Aspettavamo il loro arrivo ogni anno, perché poi nidificavano ed era
bello vedere i genitori, crescere i loro piccoli. Ma, con la
cementificazione della zona, le rondini sono scomparse e tutto è
morto.
C’è
da segnalare però un dato positivo: dall’insediamento delle
Facoltà Universitarie vicino alle nostre case, sono tornate a
vedersi nei nostri giardini molte specie di uccelli: i pettirossi e
le cince allegre. Le cinciarelle ed i colombacci… Ma anche i picchi
verdi! I cuculi, ed anche ultimamente, degli uccelli notturni: questi
non si vedono ma si fanno sentire molto bene!
Alle
gentili rondini si sono andati a sostituire gli spietati corvi. Dei
carnivori, che come i rapaci cacciano in volo. Da un lato
interessante, ma dall’altro impressionante è stato osservare un
giorno, la caccia in volo di un corvo che cercava di uccidere un
passero, nettamente svantaggiato e senza scampo.
Negli
ultimi anni poi, si sono aggiunti anche enormi stormi di gabbiani
delle discariche: una specie di maiali volanti!
Panta
rei!
Dicevo
della duna di S. Lorenzo. Questa è senza dubbio la seconda duna per
importanza sul nostro territorio. Gli amici appassionati di geologia
hanno studiato molto anche questa; o meglio il complesso di piccole
dune, che vanno a formare il sito della duna di S. Lorenzo che risale
a circa 125.000 anni fa. Nei primi anni ‘90 è stata riscoperta una
delle dune del complesso di S. Lorenzo, che fa parte degli attuali
terreni di semina sperimentali, del Laboratorio di Patologia
Vegetale, della Facoltà di Agraria dell’Università di Torino:
ingrassata con uno strato di argilla (poco profondo: anche negli anni
‘50, quando erano stati fatti gli scavi per le fondazioni delle
case del quartiere, il tutto si vedeva bene) è ora coltivabile.

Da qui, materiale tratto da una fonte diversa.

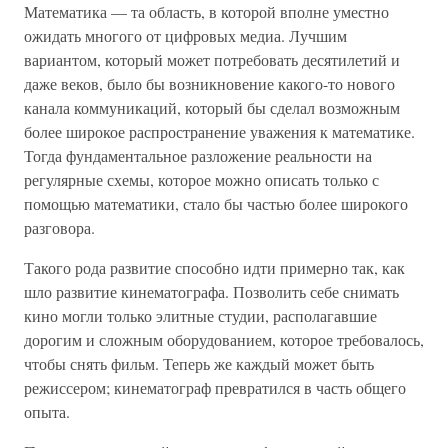
Математика — та область, в которой вполне уместно
ожидать многого от цифровых медиа. Лучшим
вариантом, который может потребовать десятилетий и
даже веков, было бы возникновение какого-то нового
канала коммуникаций, который бы сделал возможным
более широкое распространение уважения к математике.
Тогда фундаментальное разложение реальности на
регулярные схемы, которое можно описать только с
помощью математики, стало бы частью более широкого
разговора.
Такого рода развитие способно идти примерно так, как
шло развитие кинематографа. Позволить себе снимать
кино могли только элитные студии, располагавшие
дорогим и сложным оборудованием, которое требовалось,
чтобы снять фильм. Теперь же каждый может быть
режиссером; кинематограф превратился в часть общего
опыта.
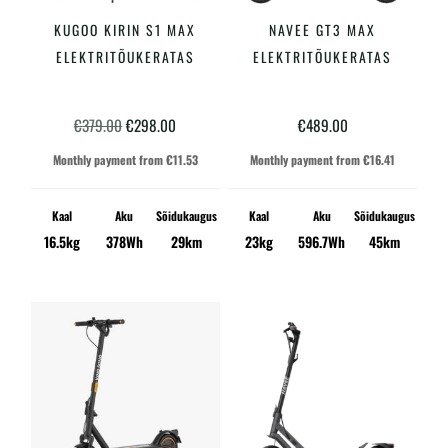
KUGOO KIRIN S1 MAX
NAVEE GT3 MAX
LISA KORVI
LISA KORVI
ELEKTRITÕUKERATAS
ELEKTRITÕUKERATAS
Algne
Praegune
€
379.00
€
298.00
€
489.00
hind
hind
Monthly payment from
€
11.53
Monthly payment from
€
16.41
oli:
on:
€379.00.
€298.00.
Kaal
Aku
Sõidukaugus
Kaal
Aku
Sõidukaugus
16.5kg
378Wh
29km
23kg
596.7Wh
45km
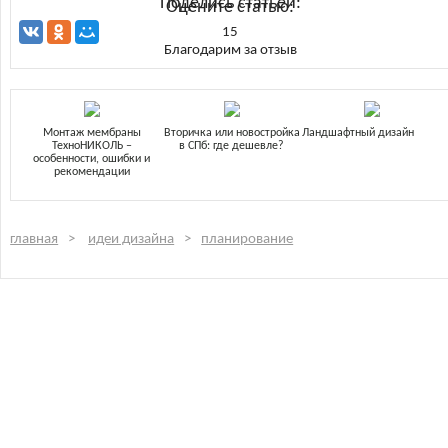
Поделись статьей:
Оцените статью:
15
Благодарим за отзыв
Монтаж мембраны
Вторичка или новостройка
Ландшафтный дизайн
ТехноНИКОЛЬ –
в СПб: где дешевле?
особенности, ошибки и
рекомендации
главная
идеи дизайна
планирование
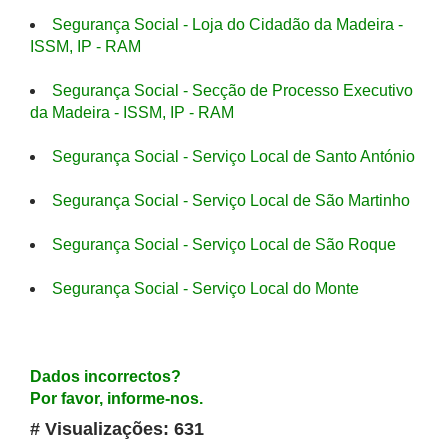
Segurança Social - Loja do Cidadão da Madeira -
ISSM, IP - RAM
Segurança Social - Secção de Processo Executivo
da Madeira - ISSM, IP - RAM
Segurança Social - Serviço Local de Santo António
Segurança Social - Serviço Local de São Martinho
Segurança Social - Serviço Local de São Roque
Segurança Social - Serviço Local do Monte
Dados incorrectos?
Por favor, informe-nos.
# Visualizações: 631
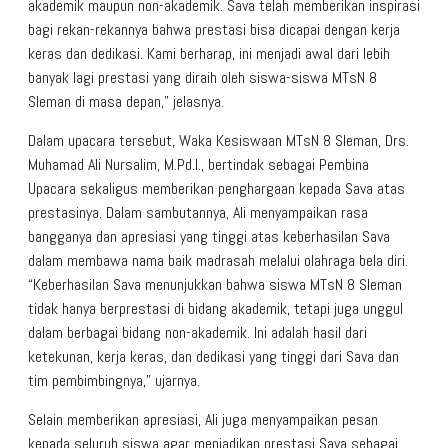
akademik maupun non-akademik. Sava telah memberikan inspirasi
bagi rekan-rekannya bahwa prestasi bisa dicapai dengan kerja
keras dan dedikasi. Kami berharap, ini menjadi awal dari lebih
banyak lagi prestasi yang diraih oleh siswa-siswa MTsN 8
Sleman di masa depan,” jelasnya.
Dalam upacara tersebut, Waka Kesiswaan MTsN 8 Sleman, Drs.
Muhamad Ali Nursalim, M.Pd.I., bertindak sebagai Pembina
Upacara sekaligus memberikan penghargaan kepada Sava atas
prestasinya. Dalam sambutannya, Ali menyampaikan rasa
bangganya dan apresiasi yang tinggi atas keberhasilan Sava
dalam membawa nama baik madrasah melalui olahraga bela diri.
“Keberhasilan Sava menunjukkan bahwa siswa MTsN 8 Sleman
tidak hanya berprestasi di bidang akademik, tetapi juga unggul
dalam berbagai bidang non-akademik. Ini adalah hasil dari
ketekunan, kerja keras, dan dedikasi yang tinggi dari Sava dan
tim pembimbingnya,” ujarnya.
Selain memberikan apresiasi, Ali juga menyampaikan pesan
kepada seluruh siswa agar menjadikan prestasi Sava sebagai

Questo complesso di dune è segnalato anche su di una mappa del 1801,
del periodo napoleonico. Le mappe militari di questo periodo, sono
molto dettagliate ed in alcuni casi ancora oggi utilizzate, per via
della loro precisione. Gli originali sono conservati all’Archivio
di Stato di v. Piave in Torino, alla Sezione Mappe.
Se
avete voglia di fare una passeggiata, utilizzando la pista ciclabile
o quella pedonale, che collega il centro città a Borgata Paradiso,
seguendo Corso Torino, vedrete molto bene questa duna, fino al muro
di recinzione, verso il campo con cui confina ed ospita il pozzo
dell’acquedotto in regione detta: Gran Pascolo.
Una
duna notevole di circa 200 mt. di lunghezza sull’asse nord – sud
e 100 mt. di larghezza, per 6 mt. di altezza.
Quando
non vi erano costruzioni, ma solo campi coltivati, la duna era
decisamente più imponente o forse lo sembrava, perché libera da
ostacoli visivi. Dopo l’insediamento delle Facoltà, essendo stata
ricoperta con coltivazioni, l’impressione visiva, è di una
ulteriore riduzione dei volumi.
Nei
secoli passati su questa duna vi era stata costruita una cappella e
nei primi decenni del secolo passato, è stata uno dei luoghi
preferiti per girarvi gli esterni di alcuni film muti, come il famoso
Cabiria di Pastrone. Ma queste sono altre storie!
Riferimenti:
Notiziario
di “Ad Quintum”, anno VII, n° I marzo 1994.